An alternative is to alternate the search. If you have processors k , then processor 0 is given sequences that end with last-0 , last-k , last-2k ..., processor 1 is given sequences that end with last-1 , last-k-1 , last-2k-1 ... and in general the processor i ( 0 โ‰ค i < k ) runs on last-i , last-ki , last-2k-i ...

The coordination of the process is slightly different from the first alternative. Again, every single process can stop as soon as it finds a match.

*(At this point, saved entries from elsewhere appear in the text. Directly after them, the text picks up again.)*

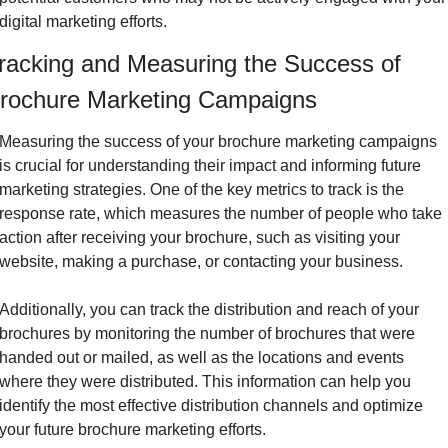
digital marketing efforts.
racking and Measuring the Success of 
rochure Marketing Campaigns
Measuring the success of your brochure marketing campaigns 
is crucial for understanding their impact and informing future 
marketing strategies. One of the key metrics to track is the 
response rate, which measures the number of people who take 
action after receiving your brochure, such as visiting your 
website, making a purchase, or contacting your business.
Additionally, you can track the distribution and reach of your 
brochures by monitoring the number of brochures that were 
handed out or mailed, as well as the locations and events 
where they were distributed. This information can help you 
identify the most effective distribution channels and optimize 
your future brochure marketing efforts.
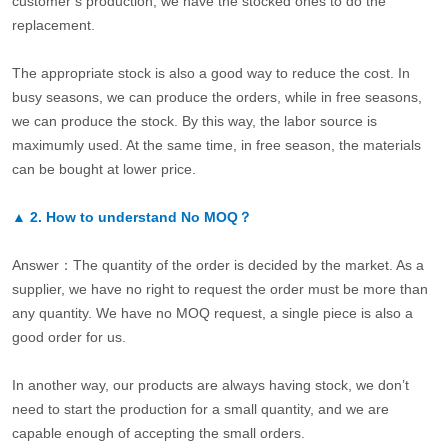
customer’s production, we have the stocked ones to do the
replacement.
The appropriate stock is also a good way to reduce the cost. In
busy seasons, we can produce the orders, while in free seasons,
we can produce the stock. By this way, the labor source is
maximumly used. At the same time, in free season, the materials
can be bought at lower price.
▲
2.
How to understand No MOQ？
Answer：The quantity of the order is decided by the market. As a
supplier, we have no right to request the order must be more than
any quantity. We have no MOQ request, a single piece is also a
good order for us.
In another way, our products are always having stock, we don’t
need to start the production for a small quantity, and we are
capable enough of accepting the small orders.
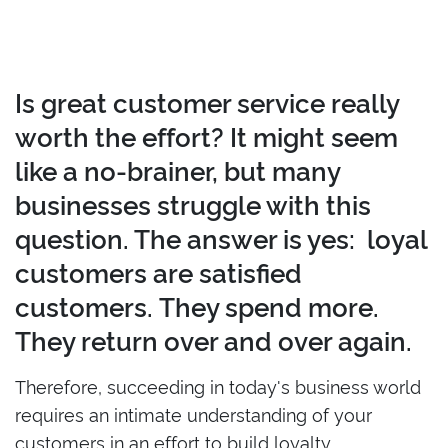
Is great customer service really
worth the effort? It might seem
like a no-brainer, but many
businesses struggle with this
question. The answer is yes: loyal
customers are satisfied
customers. They spend more.
They return over and over again.
Therefore, succeeding in today's business world
requires an intimate understanding of your
customers in an effort to build loyalty.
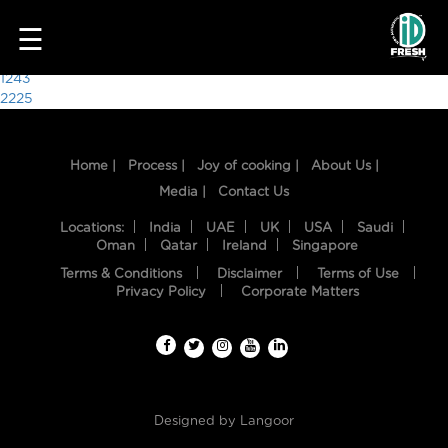
6597
☰
Post
1243
2225
navigation
Home |
Process |
Joy of cooking |
About Us |
Media |
Contact Us
Locations:
India
UAE
UK
USA
Saudi
Oman
Qatar
Ireland
Singapore
Terms & Conditions
Disclaimer
Terms of Use
HOME
Privacy Policy
Corporate Matters
OUR
FOOD
PROCESS
Designed by
Langoor
RECIPES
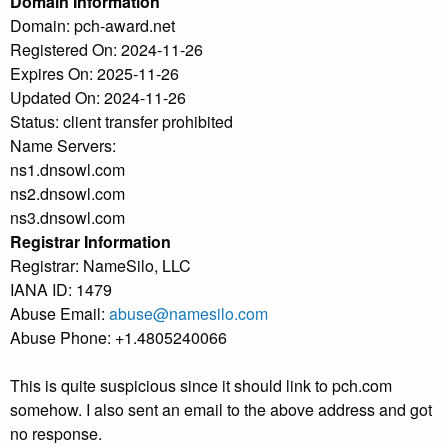
Domain Information
Domain: pch-award.net
Registered On: 2024-11-26
Expires On: 2025-11-26
Updated On: 2024-11-26
Status: client transfer prohibited
Name Servers:
ns1.dnsowl.com
ns2.dnsowl.com
ns3.dnsowl.com
Registrar Information
Registrar: NameSilo, LLC
IANA ID: 1479
Abuse Email:
abuse@namesilo.com
Abuse Phone: +1.4805240066
This is quite suspicious since it should link to pch.com
somehow. I also sent an email to the above address and got
no response.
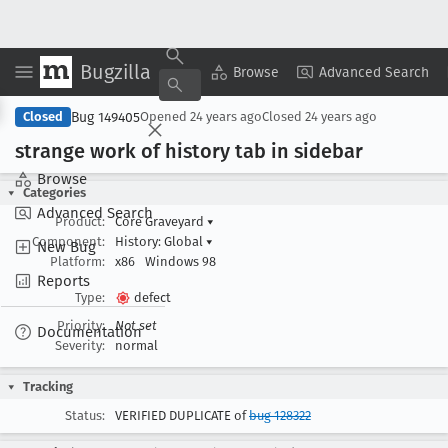
Bugzilla
Copy Summary
▾
View ▾
Browse
Advanced Search
Bug 149405
Closed
Opened
24 years ago
Closed
24 years ago
strange work of history tab in sidebar
Browse
Categories
Advanced Search
Product:
Core Graveyard
▾
Component:
History: Global
▾
New Bug
Platform:
x86
Windows 98
Reports
Type:
defect
Priority:
Not set
Documentation
Severity:
normal
Tracking
Status:
VERIFIED DUPLICATE of
bug 128322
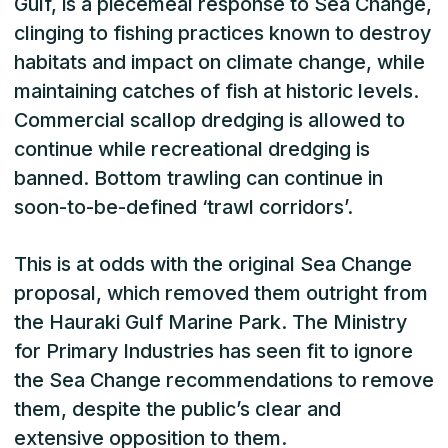
Gulf, is a piecemeal response to Sea Change,
clinging to fishing practices known to destroy
habitats and impact on climate change, while
maintaining catches of fish at historic levels.
Commercial scallop dredging is allowed to
continue while recreational dredging is
banned. Bottom trawling can continue in
soon-to-be-defined ‘trawl corridors’.
This is at odds with the original Sea Change
proposal, which removed them outright from
the Hauraki Gulf Marine Park. The Ministry
for Primary Industries has seen fit to ignore
the Sea Change recommendations to remove
them, despite the public’s clear and
extensive opposition to them.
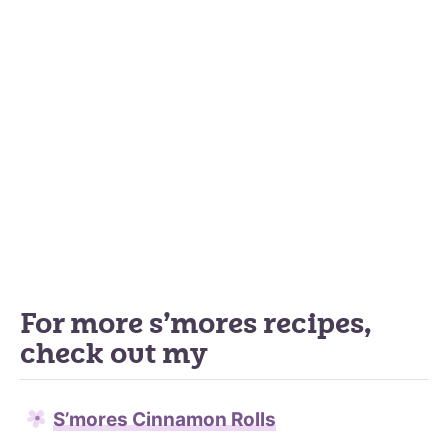
For more s’mores recipes,
check out my
S’mores Cinnamon Rolls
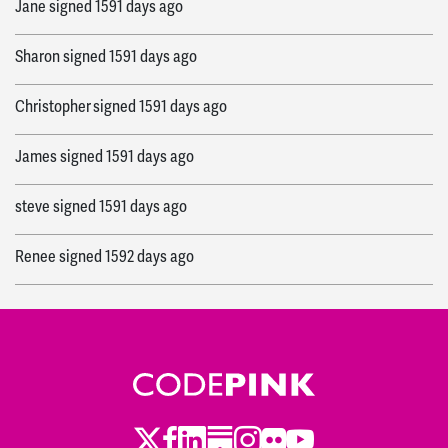
Jane
signed
1591 days ago
Sharon
signed
1591 days ago
Christopher
signed
1591 days ago
James
signed
1591 days ago
steve
signed
1591 days ago
Renee
signed
1592 days ago
Philip
signed
1592 days ago
Robin
signed
1592 days ago
Alessandra
signed
1593 days ago
Twitter
Facebook
LinkedIn
Substack
Instagram
Flickr
Youtube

In addition, any process may cease as soon as its current goal is less than the last match found by another process.

Although this should lead to a reasonable parallelization of the search, it is not clear to me that it will be better than a non-parallel linear time algorithm such as Knuth-Morris-Pratt or Boyer-Moore, any of which can be trivially modified to search from right to left. These algorithms will be especially useful in the unusual case when the needle is a compile-time constant that allows you to predict the necessary shift tables. Non-threaded parallelization may benefit from KMP or BM, with the same caution as above: it is likely that most of the involved process will be inappropriate.